Top of EXERCISE DATA

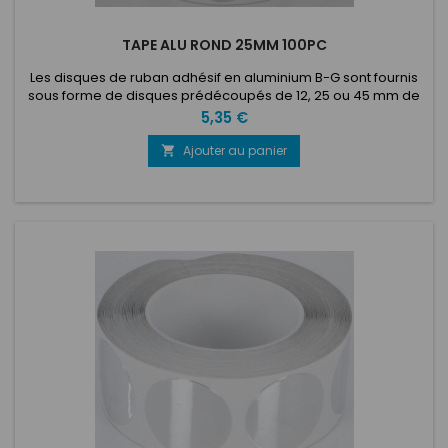
TAPE ALU ROND 25MM 100PC
Les disques de ruban adhésif en aluminium B-G sont fournis
sous forme de disques prédécoupés de 12, 25 ou 45 mm de
diamètre sur un rouleau de 100 ou 1000 pièces. Dotés d'un
Prix
5,35 €
support autocollant solide à base d'acrylique, ces disques
peuvent être simplement décollés du rouleau et appliqués
Ajouter au panier

directement sur n'importe quelle zone de votre voiture ou de
votre...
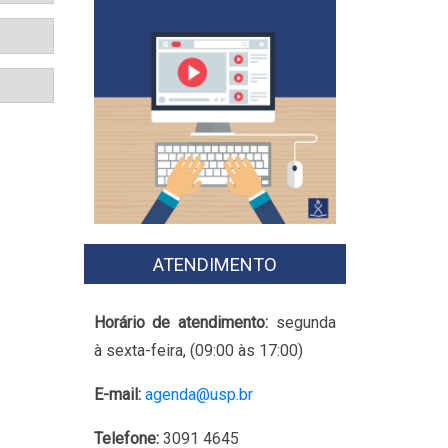
ATENDIMENTO
Horário de atendimento:
segunda
à sexta-feira, (09:00 às 17:00)
E-mail:
agenda@usp.br
Telefone:
3091 4645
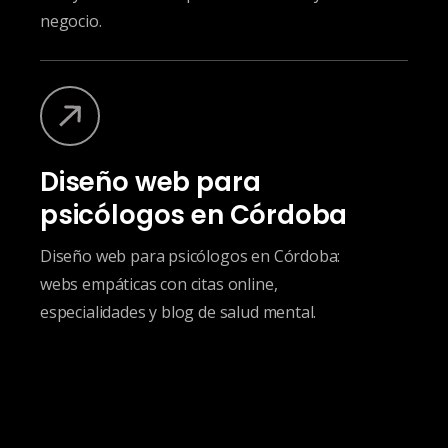
negocio.
Diseño web para
psicólogos en Córdoba
Diseño web para psicólogos en Córdoba:
webs empáticas con citas online,
especialidades y blog de salud mental.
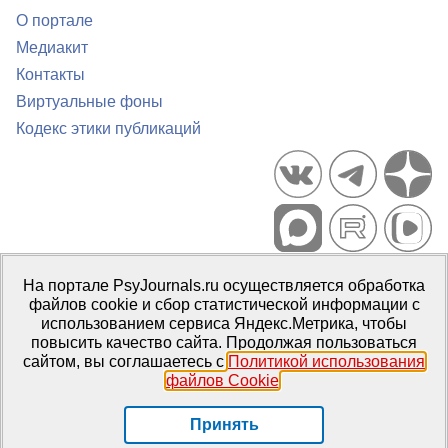
О портале
Медиакит
Контакты
Виртуальные фоны
Кодекс этики публикаций
Портал психологических изданий PsyJournals.ru, 2007–2026
На портале PsyJournals.ru осуществляется обработка
Правила использования материалов
файлов cookie и сбор статистической информации с
Свидетельство регистрации СМИ
Эл № ФС77-66447 от 14 июля
использованием сервиса Яндекс.Метрика, чтобы
2016 г.
повысить качество сайта. Продолжая пользоваться
сайтом, вы соглашаетесь с
Политикой использования
Издатель:
ФГБОУ ВО МГППУ
файлов Cookie
.
Репозиторий открытого доступа
Принять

Bottom of EXERCISE DATA

**YOUR OBJECTIVE:**
Go over the data above and copy every line that has the word "Córdoba" in it.

**SOLUTION:**
psicólogos en Córdoba
Diseño web para psicólogos en Córdoba:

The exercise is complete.